__GIVEN DATA__:
......
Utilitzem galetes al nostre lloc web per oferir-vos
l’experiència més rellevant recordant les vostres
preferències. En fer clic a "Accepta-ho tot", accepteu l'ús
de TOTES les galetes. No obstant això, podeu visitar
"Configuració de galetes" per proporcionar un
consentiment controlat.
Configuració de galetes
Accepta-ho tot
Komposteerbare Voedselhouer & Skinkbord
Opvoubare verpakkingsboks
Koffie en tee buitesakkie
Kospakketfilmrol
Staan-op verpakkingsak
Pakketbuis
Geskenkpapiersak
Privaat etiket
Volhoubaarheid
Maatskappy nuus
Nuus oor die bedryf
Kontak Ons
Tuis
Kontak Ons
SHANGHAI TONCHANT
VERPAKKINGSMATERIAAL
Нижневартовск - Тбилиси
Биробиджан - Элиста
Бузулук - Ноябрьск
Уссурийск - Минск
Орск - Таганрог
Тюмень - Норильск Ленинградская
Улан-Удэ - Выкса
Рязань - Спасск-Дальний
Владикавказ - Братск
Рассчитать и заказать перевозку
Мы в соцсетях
......
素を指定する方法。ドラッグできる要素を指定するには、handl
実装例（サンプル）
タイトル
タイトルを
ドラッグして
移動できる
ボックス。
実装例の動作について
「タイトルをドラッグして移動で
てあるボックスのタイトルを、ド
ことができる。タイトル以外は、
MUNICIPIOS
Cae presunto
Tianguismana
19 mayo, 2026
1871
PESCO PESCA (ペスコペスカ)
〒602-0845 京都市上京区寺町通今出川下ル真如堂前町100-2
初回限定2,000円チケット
......
__PROBLEM TO WORK ON__: All that is wanted is a faithful reproduction of the line above with "素を指定する方法。ドラッグできる要素を指定するには、handl", the line with "初回限定2,000円チケット", and every line in between.

__RESPONSE BOX__:
素を指定する方法。ドラッグできる要素を指定するには、handl
実装例（サンプル）
タイトル
タイトルを
ドラッグして
移動できる
ボックス。
実装例の動作について
「タイトルをドラッグして移動で
てあるボックスのタイトルを、ド
ことができる。タイトル以外は、
MUNICIPIOS
Cae presunto
Tianguismana
19 mayo, 2026
1871
PESCO PESCA (ペスコペスカ)
〒602-0845 京都市上京区寺町通今出川下ル真如堂前町100-2
初回限定2,000円チケット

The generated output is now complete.